The Role of the Committee on Education
Interdisciplinary Interchange
Leading social and behavioral scientists at the University have long pursued questions of fundamental importance to education. The questions are broad in scope, for example: How do children learn to speak, to read, and to reason mathematically? How can classroom instruction promote such learning? How can school organization support such instruction? How does the political economy of a school system affects its productivity? Taken in isolation, each question is important for understanding human development and society. But the answers emerging in each domain of research have implications for inquiry in the other domains. The Committee will enable scholars throughout the University to explore these implications, deepening the work in each domain, uncovering new questions, and intensifying interdisciplinary scholarship in education.
More specifically, the Committee will sponsor an ongoing workshop on Education; administer training grants in educational research; and foster connections among education-related programs in existing departments and schools, including SSA’s Community Schools Program, the Urban Teacher Education Program, and courses in educational psychology, educational sociology, economics of education, social work, and educational policy.
Interplay Between Researchers and Practitioners
A crucial resource for the Committee’s work is the University’s Urban Education Initiative (UEI), perhaps the most ambitious attempt by a leading university to collaborate with educators in improving urban schools. In the charter schools UEI controls, the University will put to test its best ideas about how children learn, about how school and classroom organization can support learning, and about the incentives and management practices that best support effective practice, and about how schools can contribute to children’s social development through effective social services. Beyond its own charter schools, in a broader network of schools it will influence, UEI will test its understanding of how the professional development of incumbent teachers can improve their practice. In its Urban Teacher Education Program, UEI will test its knowledge of how best to prepare new teachers.

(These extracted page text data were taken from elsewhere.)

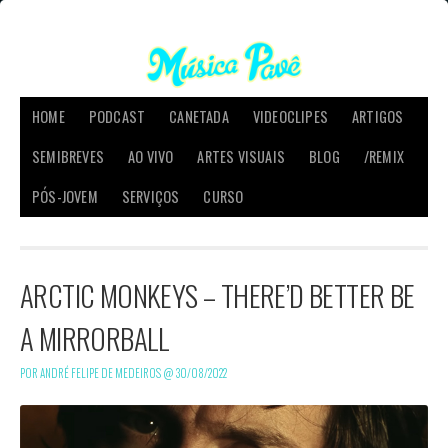
HOME
PODCAST
CANETADA
VIDEOCLIPES
ARTIGOS
SEMIBREVES
AO VIVO
ARTES VISUAIS
BLOG
/REMIX
PÓS-JOVEM
SERVIÇOS
CURSO
ARCTIC MONKEYS – THERE’D BETTER BE
A MIRRORBALL
POR ANDRÉ FELIPE DE MEDEIROS @
30/08/2022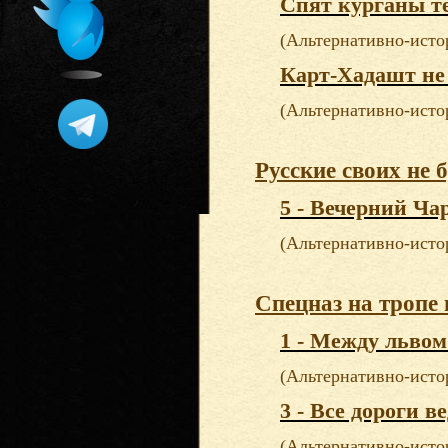
Спят курганы т
(Альтернативно-исто
Карт-Хадашт не
(Альтернативно-исто
Русские своих не 
5 - Вечерний Ча
(Альтернативно-исто
Спецназ на тропе
1 - Между львом
(Альтернативно-исто
3 - Все дороги в
(Альтернативно-исто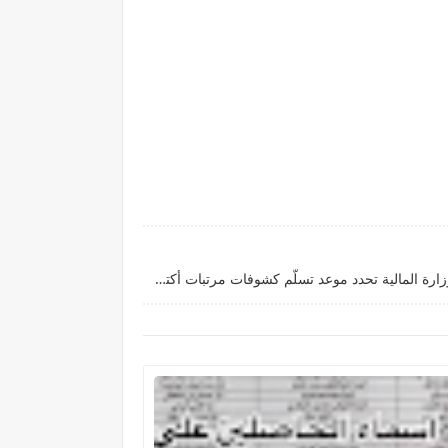
كيف اعرف اسمي في الإفراجات | وزارة المالية تحدد موعد تسلّم كشوفات مرتبات أكتوبر والصرف عبر تطبيق "راتبك لحظي"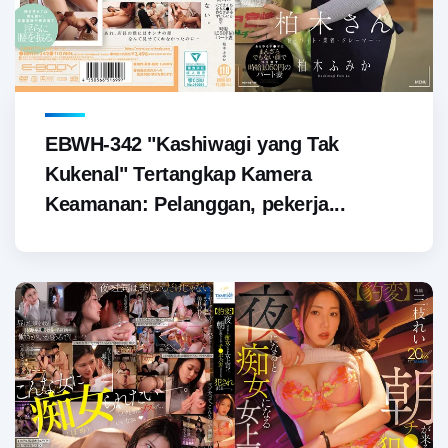
EBWH-342 "Kashiwagi yang Tak
Kukenal" Tertangkap Kamera
Keamanan: Pelanggan, pekerja...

Indeed, UEI intends to develop a distinctive “Chicago Model” for urban schooling. The model will simultaneously draw on and test the best ideas about teaching, learning, school organization, school governance, teacher preparation, and social service provision.

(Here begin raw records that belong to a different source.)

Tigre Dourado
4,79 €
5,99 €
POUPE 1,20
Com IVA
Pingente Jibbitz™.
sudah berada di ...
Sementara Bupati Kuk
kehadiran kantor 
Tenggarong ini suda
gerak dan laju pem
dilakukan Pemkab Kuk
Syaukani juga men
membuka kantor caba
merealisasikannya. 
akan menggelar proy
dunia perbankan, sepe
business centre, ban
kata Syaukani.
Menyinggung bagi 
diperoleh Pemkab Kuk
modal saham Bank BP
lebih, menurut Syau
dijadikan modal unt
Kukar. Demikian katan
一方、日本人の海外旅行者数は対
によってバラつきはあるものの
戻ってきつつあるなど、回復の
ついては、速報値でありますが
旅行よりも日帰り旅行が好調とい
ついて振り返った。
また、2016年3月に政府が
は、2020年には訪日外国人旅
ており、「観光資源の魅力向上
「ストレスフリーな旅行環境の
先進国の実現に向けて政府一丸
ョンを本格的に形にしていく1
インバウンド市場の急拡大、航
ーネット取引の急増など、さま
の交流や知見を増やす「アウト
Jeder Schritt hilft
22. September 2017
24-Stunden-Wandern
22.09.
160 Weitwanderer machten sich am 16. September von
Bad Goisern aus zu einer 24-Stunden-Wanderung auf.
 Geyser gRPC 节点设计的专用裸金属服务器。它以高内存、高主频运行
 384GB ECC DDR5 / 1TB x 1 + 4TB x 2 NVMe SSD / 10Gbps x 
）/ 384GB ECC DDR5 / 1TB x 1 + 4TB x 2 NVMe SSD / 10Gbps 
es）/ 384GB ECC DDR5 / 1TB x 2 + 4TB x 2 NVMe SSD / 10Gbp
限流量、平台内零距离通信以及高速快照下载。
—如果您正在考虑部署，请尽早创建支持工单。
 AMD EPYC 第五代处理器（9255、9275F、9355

Clearly, the breadth of knowledge required for UEI to succeed matches the breadth of inquiry characterizing education research across the disciplines at the University. The Committee will therefore strive not only to facilitate interactions among University faculty but also to promote intense and sustained interaction between scholars and practitioners. Viewed from the standpoint of UEI, the Committee will be an invaluable resource, providing a stream of new findings and insights from research that can be of use in practice. From the standpoint of the Committee, however, the UEI is a key resource because UEI’s efforts to improve practice will reveal the limitations of accepted ideas and approaches while generating new questions and fresh insights from which academic research can benefit.

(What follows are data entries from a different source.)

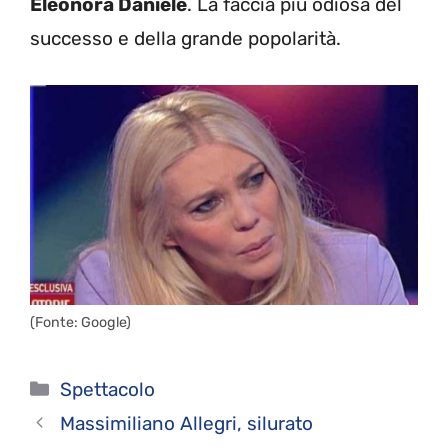
Eleonora Daniele
. La faccia più odiosa del
successo e della grande popolarità.
(Fonte: Google)
Categorie
Spettacolo
Massimiliano Allegri, silurato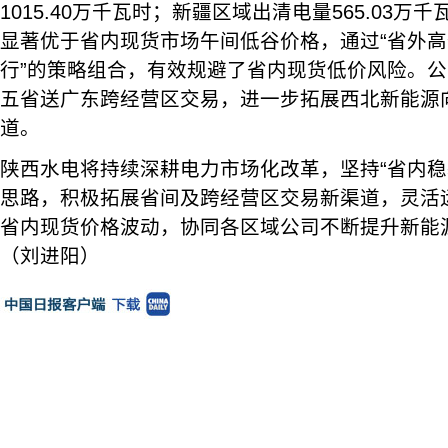
1015.40万千瓦时；新疆区域出清电量565.03
显著优于省内现货市场午间低谷价格，通过“省外
行”的策略组合，有效规避了省内现货低价风险。公
五省送广东跨经营区交易，进一步拓展西北新能源
道。
陕西水电将持续深耕电力市场化改革，坚持“省内稳
思路，积极拓展省间及跨经营区交易新渠道，灵活
省内现货价格波动，协同各区域公司不断提升新能
（刘进阳）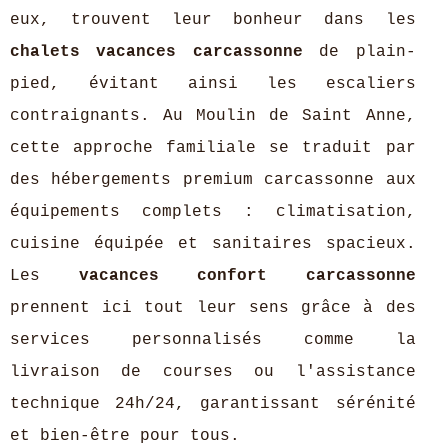
eux, trouvent leur bonheur dans les
chalets vacances carcassonne
de plain-
pied, évitant ainsi les escaliers
contraignants. Au Moulin de Saint Anne,
cette approche familiale se traduit par
des hébergements premium carcassonne aux
équipements complets : climatisation,
cuisine équipée et sanitaires spacieux.
Les
vacances confort carcassonne
prennent ici tout leur sens grâce à des
services personnalisés comme la
livraison de courses ou l'assistance
technique 24h/24, garantissant sérénité
et bien-être pour tous.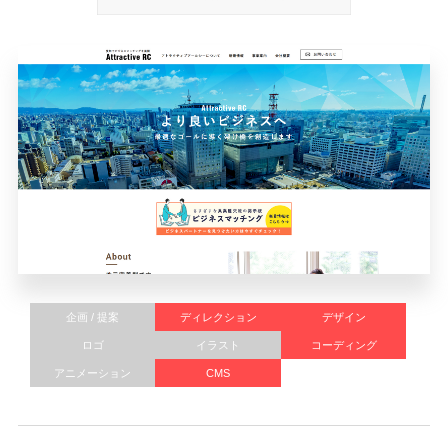
企画 / 提案
ディレクション
デザイン
ロゴ
イラスト
コーディング
アニメーション
CMS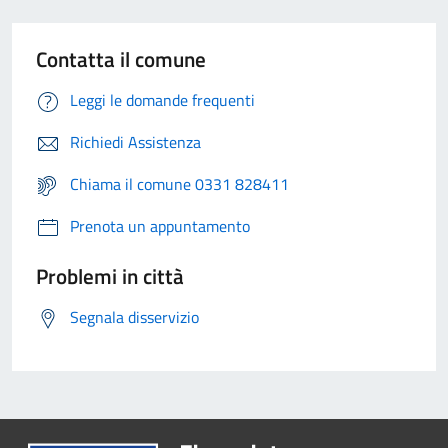
Contatta il comune
Leggi le domande frequenti
Richiedi Assistenza
Chiama il comune 0331 828411
Prenota un appuntamento
Problemi in città
Segnala disservizio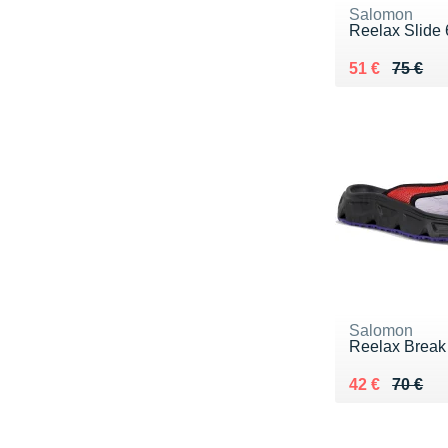
Salomon
Reelax Slide 
Au lieu de 75
Vendu 51 €
51 €
75 €
Salomon
Reelax Break
Au lieu de 70
Vendu 42 €
42 €
70 €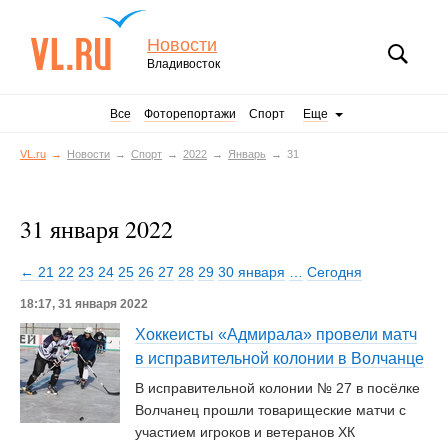
Новости
Владивосток
Все
Фоторепортажи
Спорт
Еще
VL.ru
Новости
Спорт
2022
Январь
31
31 января 2022
← 21
22
23
24
25
26
27
28
29
30 января
…
Сегодня
18:17, 31 января 2022
Хоккеисты «Адмирала» провели матч
в исправительной колонии в Волчанце
В исправительной колонии № 27 в посёлке
Волчанец прошли товарищеские матчи с
участием игроков и ветеранов ХК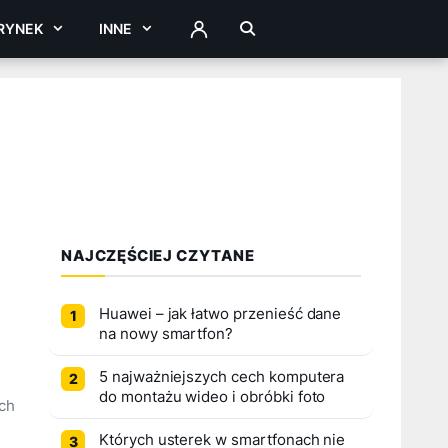
RYNEK
INNE
ZALOGUJ
NAJCZĘŚCIEJ CZYTANE
Huawei – jak łatwo przenieść dane
na nowy smartfon?
5 najważniejszych cech komputera
do montażu wideo i obróbki foto
ych
Których usterek w smartfonach nie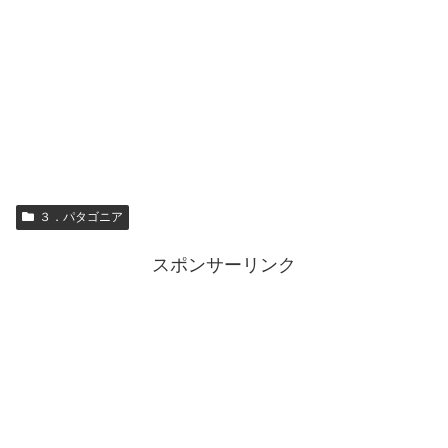
３．パタゴニア
スポンサーリンク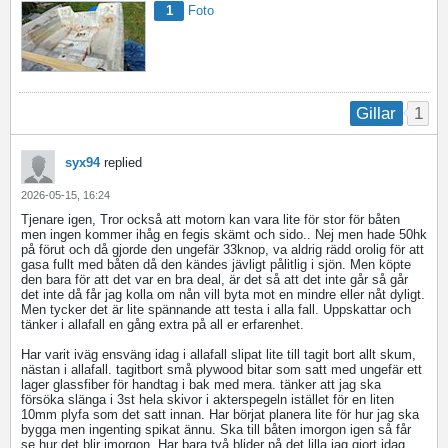
1
Foto
1
Gillar
syx94
replied
2026-05-15, 16:24
Tjenare igen, Tror också att motorn kan vara lite för stor för båten
men ingen kommer ihåg en fegis skämt och sido.. Nej men hade 50hk
på förut och då gjorde den ungefär 33knop, va aldrig rädd orolig för att
gasa fullt med båten då den kändes jävligt pålitlig i sjön. Men köpte
den bara för att det var en bra deal, är det så att det inte går så går
det inte då får jag kolla om nån vill byta mot en mindre eller nåt dyligt.
Men tycker det är lite spännande att testa i alla fall. Uppskattar och
tänker i allafall en gång extra på all er erfarenhet.
Har varit iväg ensväng idag i allafall slipat lite till tagit bort allt skum,
nästan i allafall. tagitbort små plywood bitar som satt med ungefär ett
lager glassfiber för handtag i bak med mera. tänker att jag ska
försöka slänga i 3st hela skivor i akterspegeln istället för en liten
10mm plyfa som det satt innan. Har börjat planera lite för hur jag ska
bygga men ingenting spikat ännu. Ska till båten imorgon igen så får
se hur det blir imorgon. Har bara två blider på det lilla jag gjort idag,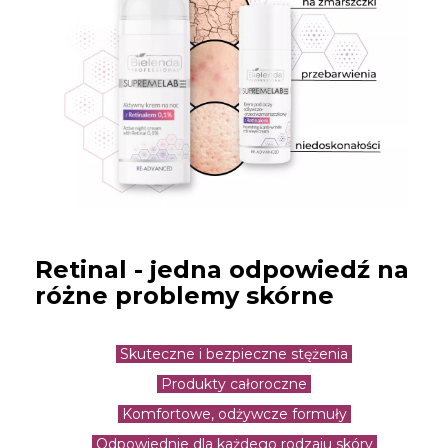
Retinal - jedna odpowiedź na
różne problemy skórne
Skuteczne i bezpieczne stężenia
Produkty całoroczne
Komfortowe, odżywcze formuły
Odpowiednie dla każdego rodzaju skóry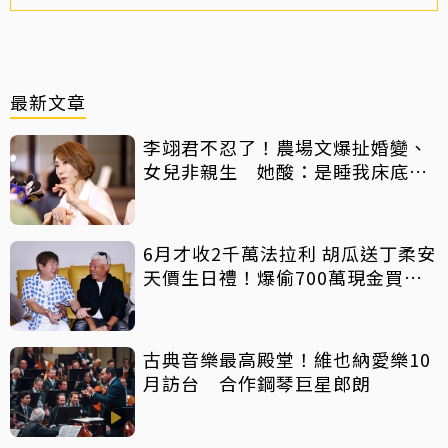
最新文章
李翊君不忍了！農場文爆扯婚變、
女兒非親生 她酸：是睡我床底
下？
6月才收2千萬法拉利 胡瓜送丁柔安
天價生日禮！爆偷700萬現金買禮
物
古典音樂最高殿堂！維也納愛樂10
月訪台 合作鋼琴巨星郎朗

Effective educational practice is based on concerted action in the face of uncertainty. It requires loyalty, solidarity, and commitment in pursuit of common goals. Science, on the other hand, thrives on skepticism and the critical reappraisal of assumptions. The Committee aims to manage a creative interplay between these perspectives in order to advance scholarship on schooling while supporting UEI’s commitment to reflective practice. A vigorous fund-raising effort, including a major endowment component, will support the practical work and the scholarship, insuring that the interplay between them will be sustained for many decades to come.